Paz Cendoya : It is not true that one cannot do anything, nor that it is a political issue. One simply cannot learn about all this and remain indifferent. One cannot watch the news and passively attend the theatre of life that fiction has without their heart shrinking until it almost disappears. Because above all things stands humanity. And because of humanity, we cannot cease to do something about the refugee situation. In fact, everyone can do something! With that mindset, Victor and I decided to try to make a difference and travelled to the Eko and Idomeni camps in Greece. An indecent number of young refugees has gathered in those camps and, abandoned by civilized Europeans, they are waiting for a political solution.
Babies, children, teenagers, adults and old people, all waiting for a dream to come true; the opening of the borders. And in the meantime, families who have lost one, two, three, four or even all members along the way are receiving help, the help of the volunteers, and they are extremely grateful.
“What do you need”? “You cannot give us what we need”, the refugees would respond with a sad look on their face. So we would knuckle down, roll up your sleeves and start working. They neither have food, nor shoes, nor personal hygiene products, nor blankets… the list goes on. But what they have is the hope that the great Europe will help them. And then you would feel ashamed, ashamed for not meeting their expectations. Yet the Greek people, the villagers who receive the refugees, could not be more generous. They wait patiently for the help of the rest of Europe and give us a lesson about the democracy of humanity.
The refugees receive you with a smile and an expectant look on their face, they offer you their collaboration and they beg you to listen to them. And you would listen to them, smile, hug, kiss them, hold their hands, and you would forget yourself and try not to cry, unsuccessfully. When struggling, another volunteer would whisper softly “Paz, pretend that you are in a movie”, and you would be infected with the strength and power of the other volunteers, and incredible strength that derives from generosity and from the horrors which they experience.

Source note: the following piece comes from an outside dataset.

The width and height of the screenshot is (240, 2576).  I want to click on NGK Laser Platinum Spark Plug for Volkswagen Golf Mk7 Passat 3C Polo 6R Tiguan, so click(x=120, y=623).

There are engineers, teachers, interpreters, cooks etc. Who used to live a life like you and me, but one day their country drove them out of their homes. “He is all that we have been left with”, they tell you while pointing at their five-year-old son, the one for which they have undertaken this exodus, their reason for everything. And the child smiles at you. And you make friends, real friends, with whom you have shared so much and with whom you don’t need words but just your eyes to communicate. And you joke and smile, and when you say goodbye and hear the emotional speech of farewell, filled with solemnity and gratitude dedicated to you, sadness overcomes you.
“I have a brother who stays in Germany. That’s where I want to go”, is the most repeated sentence one can hear. When you tell them about the possibility to go to another country they look at you expectantly and full of love and say: “If I go to Spain, will you help me”? and you answer clearly and insistently “my home is your home”, and you realize what you have just committed yourself to. From that moment on you are his or her brother or sister, and you get back to Barcelona and you cannot, and must not, and do not want to continue as if nothing ever happened.